A recent Wall Street Journal article left me speechless. Like a lot of other people in healthcare I have been indoctrinated with the belief that unless the industry fully and enthusiastically adopts information technology, hospital and health systems will never run efficiently and be able to deliver quality healthcare to patients. I have attended HIMSS conferences, read articles, and been told by countless IT vendors and consultants and the United States government that every healthcare entity must be totally "wired" to be efficient and effective.

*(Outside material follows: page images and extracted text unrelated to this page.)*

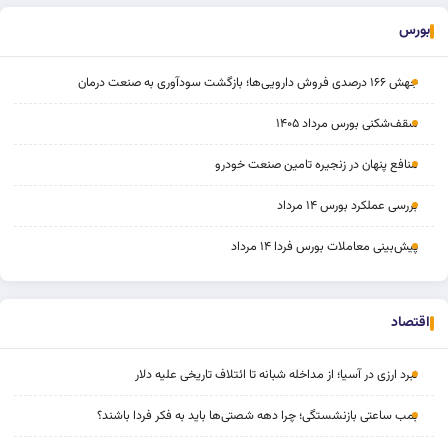
بورس
جهش ۱۶۶ درصدی فروش دارویی‌ها؛ بازگشت سودآوری به صنعت درمان
سقف‌شکنی بورس مرداد ۱۴۰۵
منافع پنهان در زنجیره تامین صنعت خودرو
بررسی عملکرد بورس ۱۴ مرداد
پیش‌بینی معاملات بورس فردا ۱۴ مرداد
اقتصاد
نبرد ارزی در آسیا؛ از مداخله‌ شبانه تا ائتلاف تاریخی علیه دلار
بمب ساعتی بازنشستگی؛ چرا دهه شصتی‌ها باید به فکر فردا باشند؟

Reading the article Stephen Soumerai, a professor of population medicine at Harvard Medical School and Harvard Pilgrim Health Care Institute, and Ross Koppel, a professor of sociology and medicine at the University of Pennsylvania, has shaken my belief.
In two years, thousands of hospitals and physicians that fail to buy and install costly healthcare information technologies, such as digital records for patient histories and prescriptions, will face penalties through reduced Medicare and Medicaid payments. By that time, the government will have paid out tens of billions of dollars in subsidies and incentives to providers who install these technology programs — the carrot before the stick...
- Tags:
- Annals of Internal Medicine (AIM)
- EHR backlash
- EHR interoperability
- health data standards
- health information technology (HIT)
- healthcare costs
- healthcare industry
- HIMSS
- HIT boondogle
- HIT expenditures
- HITECH penalties
- Journal of the American Medical Association (JAMA)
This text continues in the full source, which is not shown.